The village where I spent my boyhood years had an unwritten mantra amongst the children, it existed before my family moved there generations before and will continue long after I am dead. Be careful what you wish for. It was a law, a saying and a threat. It goes in accordance with another lore, which states that if a person pure of heart believes anything strong enough, it will come true. Almost like a wish.  I never thought much of it before, but it became the forefront of my thoughts after a winter that changed my life. The night exceeds all scientific possibility and the village of Efrose still contains inexplicable mysteries which turn into stories. 

In my youth, I was particularly fond of magic. It inspired an odd sense of hope and no one can deny that it holds a childlike wonder. The one trick that enamoured me was the disappearing act. I never saw a trapdoor or other cheap tricks; it was simple, a person was there and the next second by some divine miracle, they no longer were: magic.

My best friend at the time — probably the best friend I ever had, a better friend than any I’ve made well into my adult years — was a girl named Reina. That wasn’t her real name, there was another story. This story like all others entwine into each other, so I must bore you with some details.

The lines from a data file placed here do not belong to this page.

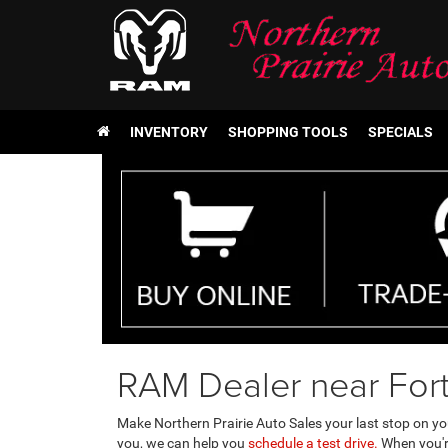
INVENTORY
SHOPPING TOOLS
SPECIALS
RAM Dealer near For
Make Northern Prairie Auto Sales your last stop on y
you, we can help you
schedule a test drive.
When you're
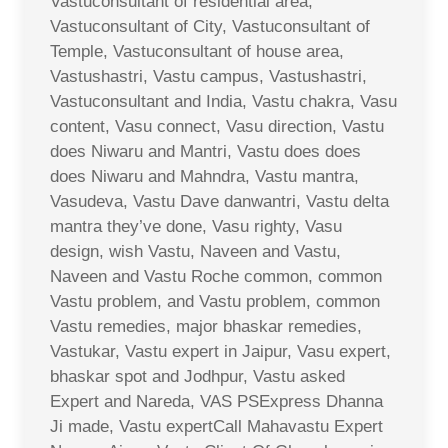
Vastuconsultant of residential area,
Vastuconsultant of City, Vastuconsultant of
Temple, Vastuconsultant of house area,
Vastushastri, Vastu campus, Vastushastri,
Vastuconsultant and India, Vastu chakra, Vasu
content, Vasu connect, Vasu direction, Vastu
does Niwaru and Mantri, Vastu does does
does Niwaru and Mahndra, Vastu mantra,
Vasudeva, Vastu Dave danwantri, Vastu delta
mantra they’ve done, Vasu righty, Vasu
design, wish Vastu, Naveen and Vastu,
Naveen and Vastu Roche common, common
Vastu problem, and Vastu problem, common
Vastu remedies, major bhaskar remedies,
Vastukar, Vastu expert in Jaipur, Vasu expert,
bhaskar spot and Jodhpur, Vastu asked
Expert and Nareda, VAS PSExpress Dhanna
Ji made, Vastu expertCall Mahavastu Expert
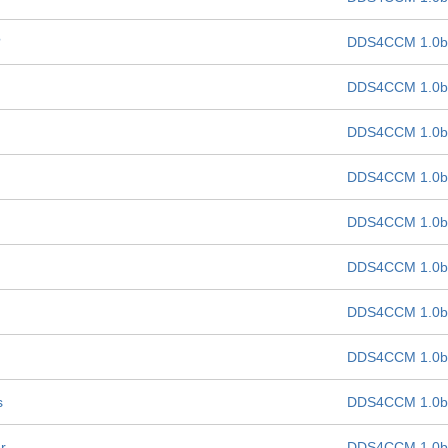
?
DDS4CCM 1.0b
DDS4CCM 1.0b
DDS4CCM 1.0b
DDS4CCM 1.0b
DDS4CCM 1.0b
DDS4CCM 1.0b
DDS4CCM 1.0b
DDS4CCM 1.0b
s
DDS4CCM 1.0b
r
DDS4CCM 1.0b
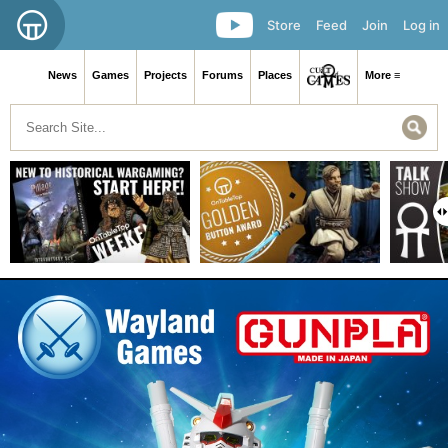
Store
Feed
Join
Log in
News
Games
Projects
Forums
Places
More ≡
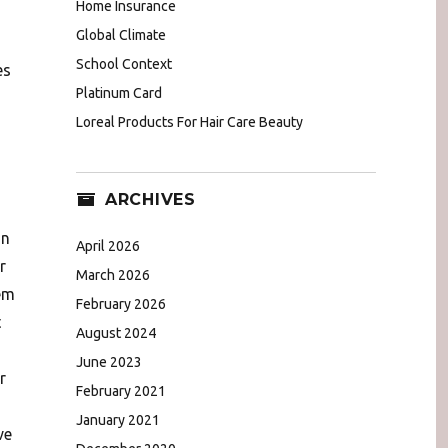
Home Insurance
Global Climate
School Context
es
Platinum Card
Loreal Products For Hair Care Beauty
ARCHIVES
in
April 2026
r
March 2026
em
February 2026
t
August 2024
June 2023
r
February 2021
January 2021
ve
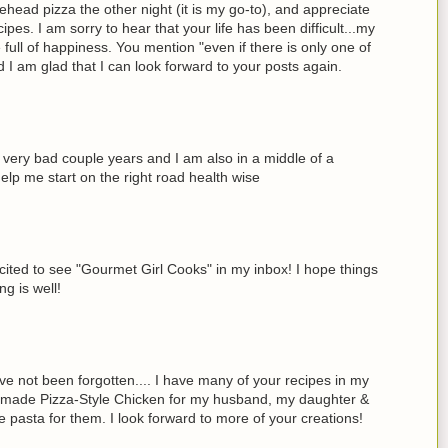
ead pizza the other night (it is my go-to), and appreciate
es. I am sorry to hear that your life has been difficult...my
be full of happiness. You mention "even if there is only one of
d I am glad that I can look forward to your posts again.
a very bad couple years and I am also in a middle of a
elp me start on the right road health wise
ted to see "Gourmet Girl Cooks" in my inbox! I hope things
g is well!
 not been forgotten.... I have many of your recipes in my
ek I made Pizza-Style Chicken for my husband, my daughter &
me pasta for them. I look forward to more of your creations!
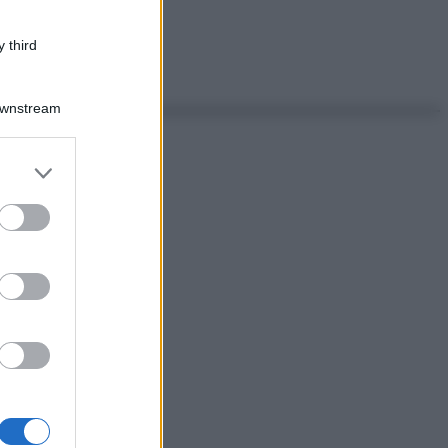
 third
Downstream
er and store
to grant or
ed purposes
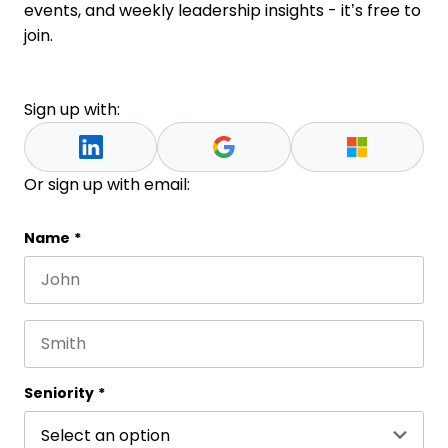
events, and weekly leadership insights - it’s free to
join.
Sign up with:
Or sign up with email:
URL
Name
*
First name
This field is for validation purposes and should be 
Last name
Seniority
*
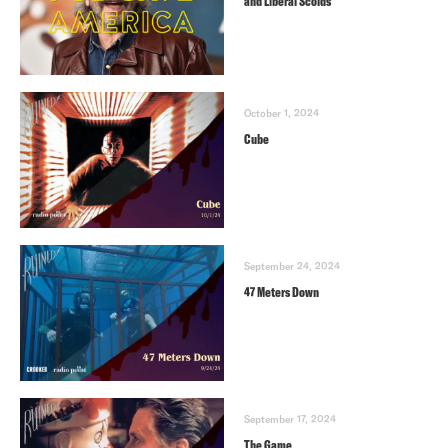
and Liberal Scolds
October 1, 2024
Cube
September 24, 2024
47 Meters Down
September 17, 2024
The Game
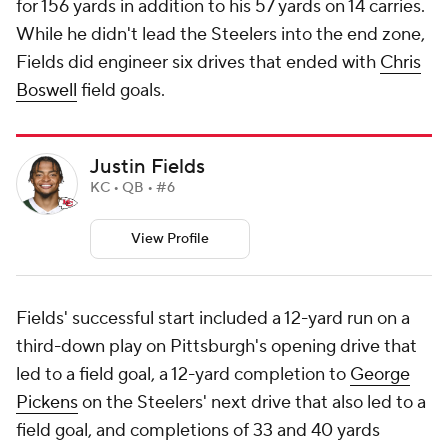
for 156 yards in addition to his 57 yards on 14 carries.
While he didn't lead the Steelers into the end zone,
Fields did engineer six drives that ended with
Chris
Boswell
field goals.
Justin Fields
KC • QB • #6
View Profile
Fields' successful start included a 12-yard run on a
third-down play on Pittsburgh's opening drive that
led to a field goal, a 12-yard completion to
George
Pickens
on the Steelers' next drive that also led to a
field goal, and completions of 33 and 40 yards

Her real name was Olivia but she hated being called that, in addition to Liv, Ollie or any other rendition you can muster . One day by pure instinct, I called her Reina. She looked at me confused, like I was stupid. I got flustered quickly and felt a strong urge to explain myself. “My mum reads me a story about a strong princess who ran away with a knight. Her name is Reina — it means queen. So even if she wasn’t the queen of that kingdom, she was still a queen by name. That’s what my mum said at least. It just reminds me of you. Sorry.” I look down at my shoes when I noted that she looked sad due to the tears forming in her eyes, however, upon reflection it was quite the opposite.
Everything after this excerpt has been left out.